This coastal strip of fishing villages provides tourists with a relaxing place to unwind and do some great diving. The tourist development in this town is fairly recent. There was an hour or 2 during our stay, when the entire area lost all power. Apparently this happens from time to time and usually doesn’t take long to turn back on.
We chose to hire a driver for the long drive. There is always the option to take the bus, but we try to avoid bus travel if we can afford it…and in Indionesia we definitely could! We negotiated the price down to 400,000 rp (40 USD) for a full day of driving. If you end up using the same driver the entire time you are in the area, I’m sure you can get an even better deal! If you plan on driving there from Ubud, email Wayan Tagel (firstname.lastname@example.org)…he was our favorite driver.
We chose this village because it is the most popular base for visitors hoping to dive the USS Liberty wreck in Tulamben. After completing our dive, I heard that it is better to stay right in Tulamben, if possible. By staying there, you have more flexibility to dive when the site isn’t super crowded….and it was! There were bubbles coming out of every hole and crevice in the wreck, with people not far behind.
What to do?
Diving, diving, and more diving. AS far as I could tell, that’s the only focus for tourism in this village.
The very famous wreck dive site—the USS Liberty—is what we came for. This US Army cargo ship was torpedoed by a Japanese submarine during World War II. The damaged ship was beached on the shore of Tulamben. However, after experiencing tremors caused by a volcanic eruption, the ship slipped 30 meters off shore. It is now considered one of the easiest wrecks to access in the world…just walk right in.
The hardest part about this dive is getting past the rocks as you walk in. Once your under, there is very little current. This was our very first wreck dive and we did enjoy ourselves! The visibility was pretty good and there were fish everywhere! We were hoping to see some giant barracuda, sharks, or bumphead parrotfish, but no such luck.

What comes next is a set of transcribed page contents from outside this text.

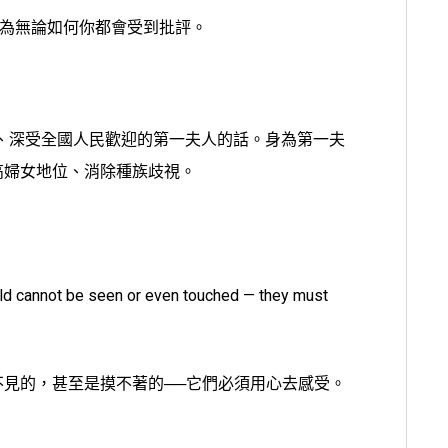
因為無論如何你都會受到批評。
子、深受全國人民歡迎的第一夫人的話。身為第一夫
高婦女地位、消除種族歧視。
）
rld cannot be seen or even touched — they must
見的，甚至是摸不著的──它們必須用心去感受。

The diving company we went with is called Jukung Dive. We thought that their service was just okay. It wasn’t like anything was wrong with it, but nothing stood out either. Pretty sure you can get the same experience from any of the MANY companies offering the same dive.
Where to stay?
We purchased a dive-accommodation package. The Jukong dive shop also had their own bungalows on site. Like the dive company, we thought the accommodation was simply average. Not a bad deal for only 350,000 rp (about 35 USD) a night, but probably comparable to surrounding options.